It’s how it’s been used in most locations in which we’ve had it.
My current customer… nope. For starters, it’s set up in such a way that if you go through the sharepoint’s own webpage you can’t open docs or excels unless it feels like letting you; half the team can open them in read-mode but not edit; why and how and when we can work appears to depend not only on the version of word or excel but as well on the version of windows and the phase of the moons of Mars. OK, so set up the site as a network location and work from there. But of course, that defeats the whole check-out/check-in process.
But this same customer doesn’t know who or how many corporate computers each employee has; it’s not the first company with a real bad case of Too Much Money that I’ve encountered, but it manifests in interesting ways. Their computer setups are generally screwy.
Yes and sort of. I’m an OCD bluffo traditionalist, so when I started using Sharepoint some years ago I would always click on the menu next to the document and check out the document prior to opening it. When done I would save and check the document back in. I don’t know if it’s a configuration thing, but there’s a second way to open documents in Sharepoint: simply click the name.

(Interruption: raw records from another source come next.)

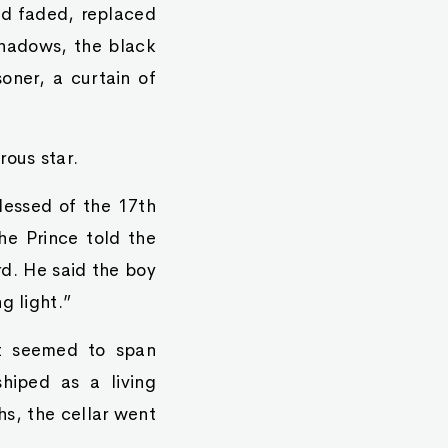
ad faded, replaced
shadows, the black
oner, a curtain of
rous star.
lessed of the 17th
The Prince told the
rd. He said the boy
g light.”
at seemed to span
shiped as a living
hs, the cellar went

The problem at least here, is that when you do it that way Sharepoint doesn’t know if your plans are to just read or to edit the document. It seems to open it readonly, but not consistently. When we get into a crunch on a deadline, we always run into problems where the BA who needs to update the document gets repeatedly locked out of it by the people who are just reading it. Then we have to send barely polite emails around telling people to close the fucking document already.
I see your SharePoint and raise you a Windchill, PTC’s database system. It works great for our engineering work, but TPTB don’t want to shell out the cash for a real document control system and insist on using what we already have, which is already terribly configured and nigh useless for anything not originating from a PTC program like Creo.
The fact that there’s almost no available documentation online while the system is ridiculously complex makes for shit turnaround. Combine that with some people just ignoring the automated emails for promotion/change/rework requests and the requirement by head honcho to be an approver is enough to make my blood boil. That he’s complaining about the backlog of tasks when over 40 of them are HIS “lost” approvals makes me wonder what the job market around me is looking like.
I swear, I wonder what goes on between the ears of the people in HR.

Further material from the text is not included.